• Activity
Identify and copy all lines of the material where the string "这个报错的话" is found.

+--

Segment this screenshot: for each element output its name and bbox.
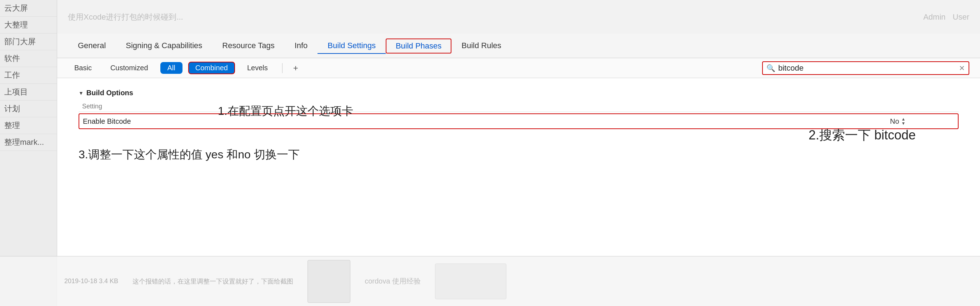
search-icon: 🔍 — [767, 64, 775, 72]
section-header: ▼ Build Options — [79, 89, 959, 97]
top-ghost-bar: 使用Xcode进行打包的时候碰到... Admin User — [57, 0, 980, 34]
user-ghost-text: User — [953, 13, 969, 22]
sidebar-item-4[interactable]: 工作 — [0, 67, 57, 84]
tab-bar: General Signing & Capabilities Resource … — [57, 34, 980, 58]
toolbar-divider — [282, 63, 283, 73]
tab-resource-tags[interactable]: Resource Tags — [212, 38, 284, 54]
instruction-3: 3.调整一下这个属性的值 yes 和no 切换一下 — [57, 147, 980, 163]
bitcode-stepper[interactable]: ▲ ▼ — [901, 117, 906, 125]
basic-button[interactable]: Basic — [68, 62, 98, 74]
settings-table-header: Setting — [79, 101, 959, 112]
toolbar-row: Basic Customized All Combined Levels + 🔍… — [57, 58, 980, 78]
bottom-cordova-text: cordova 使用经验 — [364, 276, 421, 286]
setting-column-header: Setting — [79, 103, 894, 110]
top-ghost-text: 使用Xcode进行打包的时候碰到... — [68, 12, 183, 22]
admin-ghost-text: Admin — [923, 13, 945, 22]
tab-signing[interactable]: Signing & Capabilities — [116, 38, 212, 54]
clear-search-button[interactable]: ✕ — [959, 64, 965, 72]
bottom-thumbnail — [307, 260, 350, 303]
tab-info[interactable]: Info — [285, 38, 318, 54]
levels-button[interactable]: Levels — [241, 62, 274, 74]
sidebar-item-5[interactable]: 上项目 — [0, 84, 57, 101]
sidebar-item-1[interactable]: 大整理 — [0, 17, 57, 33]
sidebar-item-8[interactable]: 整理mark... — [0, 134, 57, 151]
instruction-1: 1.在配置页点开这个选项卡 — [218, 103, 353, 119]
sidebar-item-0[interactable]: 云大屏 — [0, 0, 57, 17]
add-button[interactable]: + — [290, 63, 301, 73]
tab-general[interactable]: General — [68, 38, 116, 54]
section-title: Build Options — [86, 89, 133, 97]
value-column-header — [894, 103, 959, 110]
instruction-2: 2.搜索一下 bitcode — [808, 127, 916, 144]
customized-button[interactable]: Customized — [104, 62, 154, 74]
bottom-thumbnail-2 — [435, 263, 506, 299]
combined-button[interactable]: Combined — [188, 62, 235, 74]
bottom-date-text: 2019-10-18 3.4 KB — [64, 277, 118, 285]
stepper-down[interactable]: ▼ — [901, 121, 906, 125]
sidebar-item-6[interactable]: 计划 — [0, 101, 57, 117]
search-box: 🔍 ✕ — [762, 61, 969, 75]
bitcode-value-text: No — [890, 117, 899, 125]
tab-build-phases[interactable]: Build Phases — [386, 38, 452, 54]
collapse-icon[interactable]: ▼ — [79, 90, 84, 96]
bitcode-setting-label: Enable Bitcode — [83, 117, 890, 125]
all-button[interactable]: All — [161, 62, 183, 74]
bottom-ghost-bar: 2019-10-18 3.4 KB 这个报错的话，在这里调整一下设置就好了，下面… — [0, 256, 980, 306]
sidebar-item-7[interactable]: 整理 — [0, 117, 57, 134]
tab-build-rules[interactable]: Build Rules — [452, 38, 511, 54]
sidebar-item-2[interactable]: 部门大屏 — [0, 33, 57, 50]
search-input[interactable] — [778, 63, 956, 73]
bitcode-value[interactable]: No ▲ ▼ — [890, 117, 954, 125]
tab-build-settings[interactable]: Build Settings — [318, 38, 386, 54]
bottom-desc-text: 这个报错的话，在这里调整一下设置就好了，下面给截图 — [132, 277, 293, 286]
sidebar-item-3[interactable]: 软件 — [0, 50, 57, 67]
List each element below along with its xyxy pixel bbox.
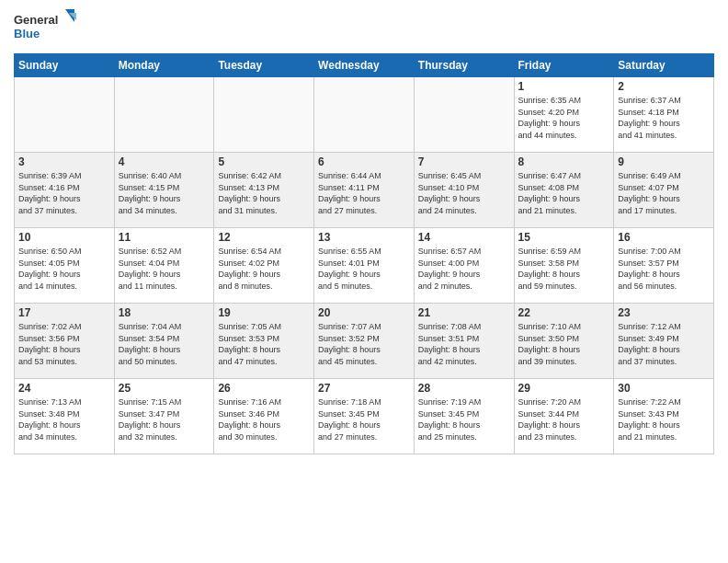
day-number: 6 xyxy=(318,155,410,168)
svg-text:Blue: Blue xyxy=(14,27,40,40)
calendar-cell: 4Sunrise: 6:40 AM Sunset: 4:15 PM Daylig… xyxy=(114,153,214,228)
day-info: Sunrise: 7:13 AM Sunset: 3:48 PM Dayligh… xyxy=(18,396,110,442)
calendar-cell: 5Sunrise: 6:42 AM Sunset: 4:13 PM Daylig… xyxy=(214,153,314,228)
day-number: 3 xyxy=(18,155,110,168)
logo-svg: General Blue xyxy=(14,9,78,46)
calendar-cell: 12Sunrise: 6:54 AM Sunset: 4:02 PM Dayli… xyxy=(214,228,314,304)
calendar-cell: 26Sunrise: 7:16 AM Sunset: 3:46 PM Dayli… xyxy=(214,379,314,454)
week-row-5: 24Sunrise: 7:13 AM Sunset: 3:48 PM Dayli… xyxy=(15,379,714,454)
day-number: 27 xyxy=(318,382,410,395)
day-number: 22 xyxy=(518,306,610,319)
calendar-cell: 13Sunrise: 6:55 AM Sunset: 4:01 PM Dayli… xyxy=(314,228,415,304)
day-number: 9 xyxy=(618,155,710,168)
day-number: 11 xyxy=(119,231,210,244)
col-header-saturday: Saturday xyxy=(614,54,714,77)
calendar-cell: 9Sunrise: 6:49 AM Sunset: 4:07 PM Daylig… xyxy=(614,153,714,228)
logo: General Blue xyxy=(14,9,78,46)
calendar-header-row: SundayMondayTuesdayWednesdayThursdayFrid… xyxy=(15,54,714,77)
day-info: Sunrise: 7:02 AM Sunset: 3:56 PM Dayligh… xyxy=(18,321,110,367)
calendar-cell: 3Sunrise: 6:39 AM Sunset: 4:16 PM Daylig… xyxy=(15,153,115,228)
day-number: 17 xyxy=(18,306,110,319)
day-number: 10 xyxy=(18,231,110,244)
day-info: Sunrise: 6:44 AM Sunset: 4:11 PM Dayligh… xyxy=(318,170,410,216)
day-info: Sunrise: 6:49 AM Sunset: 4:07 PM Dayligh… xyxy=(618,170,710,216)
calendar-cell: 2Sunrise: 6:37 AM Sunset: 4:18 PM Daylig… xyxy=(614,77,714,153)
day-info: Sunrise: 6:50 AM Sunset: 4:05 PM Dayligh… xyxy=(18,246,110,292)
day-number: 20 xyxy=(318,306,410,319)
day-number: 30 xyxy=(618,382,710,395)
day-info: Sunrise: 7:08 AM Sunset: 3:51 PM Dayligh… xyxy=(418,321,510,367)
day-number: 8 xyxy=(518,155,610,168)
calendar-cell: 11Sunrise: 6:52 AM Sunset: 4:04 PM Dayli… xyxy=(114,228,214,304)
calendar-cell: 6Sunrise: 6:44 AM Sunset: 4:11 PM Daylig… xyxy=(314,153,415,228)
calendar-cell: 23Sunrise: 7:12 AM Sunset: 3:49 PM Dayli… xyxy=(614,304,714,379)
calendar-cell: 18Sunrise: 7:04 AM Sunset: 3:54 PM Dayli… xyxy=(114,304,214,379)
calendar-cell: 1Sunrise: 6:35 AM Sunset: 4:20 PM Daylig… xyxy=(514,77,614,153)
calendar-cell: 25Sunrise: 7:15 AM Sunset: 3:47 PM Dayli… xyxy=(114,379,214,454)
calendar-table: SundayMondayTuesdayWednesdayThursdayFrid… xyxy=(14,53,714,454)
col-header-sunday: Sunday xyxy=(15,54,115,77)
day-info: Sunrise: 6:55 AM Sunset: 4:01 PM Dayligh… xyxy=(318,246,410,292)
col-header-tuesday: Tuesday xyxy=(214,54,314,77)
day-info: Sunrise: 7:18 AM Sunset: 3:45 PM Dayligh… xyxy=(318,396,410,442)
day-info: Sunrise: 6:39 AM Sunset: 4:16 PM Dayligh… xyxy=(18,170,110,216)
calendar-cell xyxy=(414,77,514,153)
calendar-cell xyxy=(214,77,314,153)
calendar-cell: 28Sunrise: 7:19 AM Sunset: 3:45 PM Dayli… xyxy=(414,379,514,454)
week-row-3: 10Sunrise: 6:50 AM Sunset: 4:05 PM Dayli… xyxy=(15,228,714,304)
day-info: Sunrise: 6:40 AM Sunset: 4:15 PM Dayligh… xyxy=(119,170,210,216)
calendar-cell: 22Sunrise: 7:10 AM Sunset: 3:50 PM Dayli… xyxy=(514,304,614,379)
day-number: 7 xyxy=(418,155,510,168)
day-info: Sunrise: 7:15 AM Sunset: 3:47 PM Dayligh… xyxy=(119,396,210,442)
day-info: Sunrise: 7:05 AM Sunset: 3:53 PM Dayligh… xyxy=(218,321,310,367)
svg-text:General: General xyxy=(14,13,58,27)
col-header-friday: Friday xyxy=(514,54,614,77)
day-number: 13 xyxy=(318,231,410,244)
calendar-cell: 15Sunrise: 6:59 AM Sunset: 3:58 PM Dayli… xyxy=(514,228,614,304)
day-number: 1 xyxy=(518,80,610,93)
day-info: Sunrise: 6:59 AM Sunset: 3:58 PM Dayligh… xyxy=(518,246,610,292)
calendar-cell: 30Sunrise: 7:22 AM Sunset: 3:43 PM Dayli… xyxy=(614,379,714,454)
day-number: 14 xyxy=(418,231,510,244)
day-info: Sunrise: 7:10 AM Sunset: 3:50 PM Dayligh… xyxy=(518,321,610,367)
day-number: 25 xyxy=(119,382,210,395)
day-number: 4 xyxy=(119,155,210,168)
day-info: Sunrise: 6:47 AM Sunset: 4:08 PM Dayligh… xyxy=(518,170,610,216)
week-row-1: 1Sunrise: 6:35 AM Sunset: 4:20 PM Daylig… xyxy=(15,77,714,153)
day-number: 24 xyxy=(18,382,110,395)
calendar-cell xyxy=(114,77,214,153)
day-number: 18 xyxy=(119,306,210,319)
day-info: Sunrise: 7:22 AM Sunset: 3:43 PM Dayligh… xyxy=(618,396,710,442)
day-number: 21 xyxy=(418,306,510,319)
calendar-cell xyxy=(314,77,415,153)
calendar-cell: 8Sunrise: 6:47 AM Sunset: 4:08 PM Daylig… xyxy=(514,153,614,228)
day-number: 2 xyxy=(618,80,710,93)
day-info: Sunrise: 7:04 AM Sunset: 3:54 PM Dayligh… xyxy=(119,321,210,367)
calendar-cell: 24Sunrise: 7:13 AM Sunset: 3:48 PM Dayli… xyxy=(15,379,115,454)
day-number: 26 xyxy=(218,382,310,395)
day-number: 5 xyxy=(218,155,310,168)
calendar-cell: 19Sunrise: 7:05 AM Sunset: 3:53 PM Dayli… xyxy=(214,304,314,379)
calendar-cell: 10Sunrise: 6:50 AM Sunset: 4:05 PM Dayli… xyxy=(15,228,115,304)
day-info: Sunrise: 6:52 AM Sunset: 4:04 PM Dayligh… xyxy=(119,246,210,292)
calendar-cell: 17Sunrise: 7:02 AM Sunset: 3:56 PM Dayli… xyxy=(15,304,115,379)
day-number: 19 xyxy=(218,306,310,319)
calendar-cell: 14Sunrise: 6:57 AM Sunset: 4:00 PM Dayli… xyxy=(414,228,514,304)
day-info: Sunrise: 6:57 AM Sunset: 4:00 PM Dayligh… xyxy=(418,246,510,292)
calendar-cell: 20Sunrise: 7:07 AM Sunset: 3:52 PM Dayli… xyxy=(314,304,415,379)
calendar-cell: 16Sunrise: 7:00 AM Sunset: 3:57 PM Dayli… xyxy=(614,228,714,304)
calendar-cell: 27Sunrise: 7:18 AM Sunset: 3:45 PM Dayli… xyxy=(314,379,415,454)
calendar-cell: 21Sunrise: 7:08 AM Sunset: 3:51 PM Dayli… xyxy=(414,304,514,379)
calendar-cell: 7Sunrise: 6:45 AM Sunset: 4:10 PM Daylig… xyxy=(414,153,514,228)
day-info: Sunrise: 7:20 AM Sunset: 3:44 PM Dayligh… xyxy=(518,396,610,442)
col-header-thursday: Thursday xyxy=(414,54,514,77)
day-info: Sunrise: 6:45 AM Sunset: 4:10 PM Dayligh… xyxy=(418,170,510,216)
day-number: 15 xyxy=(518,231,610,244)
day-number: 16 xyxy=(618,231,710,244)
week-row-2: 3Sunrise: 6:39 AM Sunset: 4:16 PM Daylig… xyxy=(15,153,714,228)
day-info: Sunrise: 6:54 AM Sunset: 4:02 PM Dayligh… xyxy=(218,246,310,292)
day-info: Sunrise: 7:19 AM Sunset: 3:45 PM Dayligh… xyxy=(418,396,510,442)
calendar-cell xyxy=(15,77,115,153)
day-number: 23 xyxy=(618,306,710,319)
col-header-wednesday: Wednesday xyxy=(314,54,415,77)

+--

• Task answer
bottom-ghost-bar: 2019-10-18 3.4 KB 这个报错的话，在这里调整一下设置就好了，下面… — [0, 256, 980, 306]
bottom-desc-text: 这个报错的话，在这里调整一下设置就好了，下面给截图 — [132, 277, 293, 286]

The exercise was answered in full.